To start exploring these effects, researchers have intentionally altered the activity of one or more genes using the CRISPR DNA editing technology, then sequenced every RNA in the cell afterward to see what sorts of changes took place. This approach (termed Perturb-seq) is useful because it can give us a sense of what the altered gene does in a cell. But for Ahlmann-Eltze, Huber, and Anders, it provides the data they need to determine if these foundation models can be trained to predict the ensuing changes in the activity of other genes.

Starting with the foundation models, the researchers conducted additional training using data from an experiment where either one or two genes were activated using CRISPR. This training used the data from 100 individual gene activations and another 62 where two genes were activated. Then, the AI packages were asked to predict the results for another 62 pairs of genes that were activated. For comparison, the researchers also made predictions using two extremely simple models: one that always predicted that nothing would change and a second that always predicted an additive effect (meaning that activating genes A and B would produce the changes caused by activating A plus the changes caused by activating B).
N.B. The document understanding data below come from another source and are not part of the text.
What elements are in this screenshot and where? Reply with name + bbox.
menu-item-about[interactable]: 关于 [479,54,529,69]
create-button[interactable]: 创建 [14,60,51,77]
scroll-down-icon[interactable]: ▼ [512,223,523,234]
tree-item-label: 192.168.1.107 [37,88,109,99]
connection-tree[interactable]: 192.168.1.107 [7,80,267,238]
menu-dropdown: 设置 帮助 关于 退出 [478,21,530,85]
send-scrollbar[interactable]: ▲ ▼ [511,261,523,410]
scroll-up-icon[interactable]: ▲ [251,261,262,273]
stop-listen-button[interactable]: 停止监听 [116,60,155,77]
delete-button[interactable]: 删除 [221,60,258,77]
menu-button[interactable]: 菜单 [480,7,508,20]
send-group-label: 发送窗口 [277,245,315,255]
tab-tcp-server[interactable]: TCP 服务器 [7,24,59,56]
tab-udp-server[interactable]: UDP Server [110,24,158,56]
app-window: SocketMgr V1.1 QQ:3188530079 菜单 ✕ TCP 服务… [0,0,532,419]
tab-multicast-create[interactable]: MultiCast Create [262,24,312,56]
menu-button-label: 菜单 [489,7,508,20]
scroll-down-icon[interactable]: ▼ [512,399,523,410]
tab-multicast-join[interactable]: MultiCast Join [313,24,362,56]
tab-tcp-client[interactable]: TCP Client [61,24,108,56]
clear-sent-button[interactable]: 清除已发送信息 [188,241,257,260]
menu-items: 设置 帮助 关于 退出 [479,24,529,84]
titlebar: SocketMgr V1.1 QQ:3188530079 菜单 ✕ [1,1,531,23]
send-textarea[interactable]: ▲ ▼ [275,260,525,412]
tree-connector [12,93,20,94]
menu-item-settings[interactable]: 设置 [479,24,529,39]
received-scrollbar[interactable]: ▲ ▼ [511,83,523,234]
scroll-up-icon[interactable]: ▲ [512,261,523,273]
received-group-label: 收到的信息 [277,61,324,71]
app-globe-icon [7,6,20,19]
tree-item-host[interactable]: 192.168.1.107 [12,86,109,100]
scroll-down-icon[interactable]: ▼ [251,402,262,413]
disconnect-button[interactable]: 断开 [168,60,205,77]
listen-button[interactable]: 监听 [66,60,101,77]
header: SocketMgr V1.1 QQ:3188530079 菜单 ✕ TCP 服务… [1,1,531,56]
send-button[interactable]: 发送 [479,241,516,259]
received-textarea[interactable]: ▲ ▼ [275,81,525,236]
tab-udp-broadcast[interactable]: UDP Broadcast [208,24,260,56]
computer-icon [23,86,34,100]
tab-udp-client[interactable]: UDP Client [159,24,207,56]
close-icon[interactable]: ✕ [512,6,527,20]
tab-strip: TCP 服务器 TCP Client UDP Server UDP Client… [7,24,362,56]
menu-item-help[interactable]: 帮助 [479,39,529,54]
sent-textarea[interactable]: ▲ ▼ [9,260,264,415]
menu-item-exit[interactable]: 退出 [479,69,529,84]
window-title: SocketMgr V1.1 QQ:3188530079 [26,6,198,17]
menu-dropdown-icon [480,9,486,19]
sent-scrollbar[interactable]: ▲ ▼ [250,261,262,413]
They didn't work. "All models had a prediction error substantially higher than the additive baseline," the researchers concluded. The result held when the researchers used alternative measurements of the accuracy of the AI's predictions.

The gist of the problem seemed to be that the trained foundation models weren't very good at predicting when the alterations of pairs of genes would produce complex patterns of changes—when the alteration of one gene synergized with the alteration of a second. "The deep learning models rarely predicted synergistic interactions, and it was even rarer that those predictions were correct," the researchers concluded. In a separate test that looked specifically at these synergies between genes, it turned out that none of the models were better than the simplified system that always predicted no changes.

Not there yet

The overall conclusions from the work are pretty clear. "As our deliberately simple baselines are incapable of representing realistic biological complexity yet were not outperformed by the foundation models," the researchers write, "we conclude that the latter’s goal of providing a generalizable representation of cellular states and predicting the outcome of not-yet-performed experiments is still elusive."
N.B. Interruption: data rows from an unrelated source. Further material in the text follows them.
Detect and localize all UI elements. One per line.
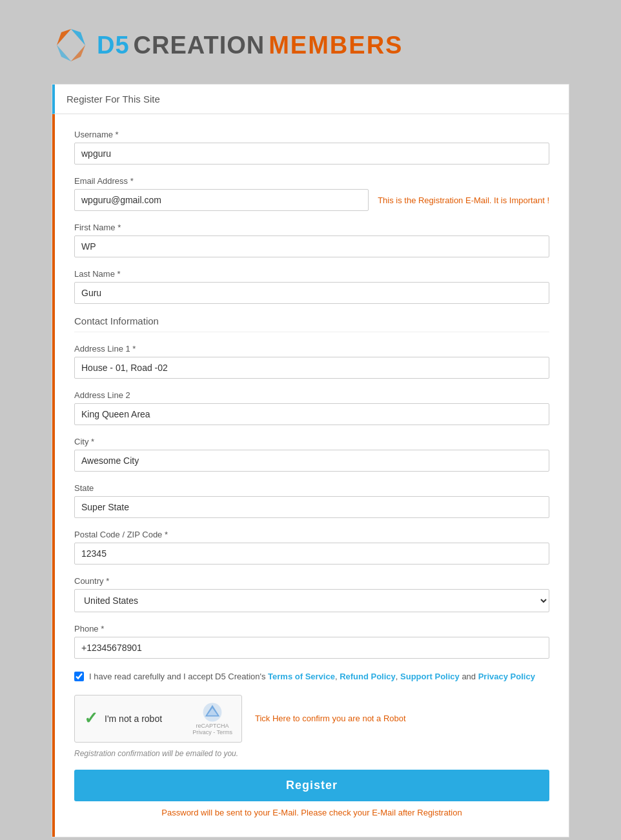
lastname-label: Last Name * — [74, 269, 549, 279]
address2-input[interactable] — [74, 403, 549, 425]
recaptcha-logo-icon — [202, 702, 223, 723]
logo-text: D5 CREATION MEMBERS — [97, 32, 403, 59]
firstname-group: First Name * — [74, 223, 549, 257]
password-note: Password will be sent to your E-Mail. Pl… — [74, 808, 549, 817]
phone-label: Phone * — [74, 624, 549, 634]
header: D5 CREATION MEMBERS — [52, 13, 569, 84]
terms-row: I have read carefully and I accept D5 Cr… — [74, 670, 549, 683]
state-label: State — [74, 483, 549, 493]
page-wrapper: D5 CREATION MEMBERS Register For This Si… — [0, 13, 621, 840]
email-row: This is the Registration E-Mail. It is I… — [74, 189, 549, 211]
firstname-input[interactable] — [74, 235, 549, 257]
terms-checkbox[interactable] — [74, 672, 84, 681]
lastname-input[interactable] — [74, 282, 549, 304]
recaptcha-footer: reCAPTCHA Privacy - Terms — [192, 723, 232, 735]
city-input[interactable] — [74, 450, 549, 472]
city-label: City * — [74, 437, 549, 446]
logo-creation: CREATION — [134, 32, 265, 59]
register-title-bar: Register For This Site — [52, 85, 569, 114]
address1-label: Address Line 1 * — [74, 344, 549, 354]
phone-input[interactable] — [74, 637, 549, 659]
email-input[interactable] — [74, 189, 369, 211]
state-input[interactable] — [74, 496, 549, 518]
phone-group: Phone * — [74, 624, 549, 659]
firstname-label: First Name * — [74, 223, 549, 232]
address1-input[interactable] — [74, 357, 549, 379]
recaptcha-left: ✓ I'm not a robot — [84, 708, 162, 728]
email-note: This is the Registration E-Mail. It is I… — [378, 195, 549, 205]
page-title: Register For This Site — [66, 94, 160, 105]
logo-icon — [52, 26, 90, 65]
email-group: Email Address * This is the Registration… — [74, 176, 549, 211]
contact-section-label: Contact Information — [74, 315, 549, 332]
username-label: Username * — [74, 130, 549, 139]
city-group: City * — [74, 437, 549, 472]
recaptcha-right: reCAPTCHA Privacy - Terms — [192, 702, 232, 735]
lastname-group: Last Name * — [74, 269, 549, 304]
zip-label: Postal Code / ZIP Code * — [74, 530, 549, 539]
recaptcha-box[interactable]: ✓ I'm not a robot reCAPTCHA Privacy - Te… — [74, 695, 242, 743]
privacy-policy-link[interactable]: Privacy Policy — [478, 672, 535, 681]
checkmark-icon: ✓ — [84, 708, 98, 728]
register-card: Register For This Site Username * Email … — [52, 84, 569, 837]
logo-members: MEMBERS — [269, 32, 403, 59]
address2-group: Address Line 2 — [74, 390, 549, 425]
terms-of-service-link[interactable]: Terms of Service — [268, 672, 335, 681]
terms-text: I have read carefully and I accept D5 Cr… — [89, 670, 535, 683]
confirmation-note: Registration confirmation will be emaile… — [74, 749, 549, 758]
country-select[interactable]: United States United Kingdom Canada Aust… — [74, 589, 549, 612]
register-form-area: Username * Email Address * This is the R… — [52, 114, 569, 837]
recaptcha-row: ✓ I'm not a robot reCAPTCHA Privacy - Te… — [74, 695, 549, 743]
username-input[interactable] — [74, 143, 549, 165]
username-group: Username * — [74, 130, 549, 165]
country-label: Country * — [74, 576, 549, 586]
country-group: Country * United States United Kingdom C… — [74, 576, 549, 612]
zip-input[interactable] — [74, 543, 549, 565]
register-button[interactable]: Register — [74, 770, 549, 801]
email-label: Email Address * — [74, 176, 549, 186]
logo-d5: D5 — [97, 32, 130, 59]
address1-group: Address Line 1 * — [74, 344, 549, 379]
recaptcha-note: Tick Here to confirm you are not a Robot — [255, 714, 406, 723]
address2-label: Address Line 2 — [74, 390, 549, 400]
recaptcha-label: I'm not a robot — [105, 714, 162, 724]
zip-group: Postal Code / ZIP Code * — [74, 530, 549, 565]
state-group: State — [74, 483, 549, 518]
support-policy-link[interactable]: Support Policy — [400, 672, 460, 681]
refund-policy-link[interactable]: Refund Policy — [340, 672, 396, 681]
It's important to emphasize that "still elusive" doesn't mean we're incapable of ever developing an AI that can help with this problem. It also doesn't mean that this applies to all cellular states (the results are specific to gene activity), much less all of biology. At the same time, the work provides a valuable caution at a time when there's a lot of enthusiasm for the idea that AI's success in a couple of areas means we're on the cusp of a world where it can be applied to anything.

Nature Methods, 2025. DOI: 10.1038/s41592-025-02772-6  (About DOIs).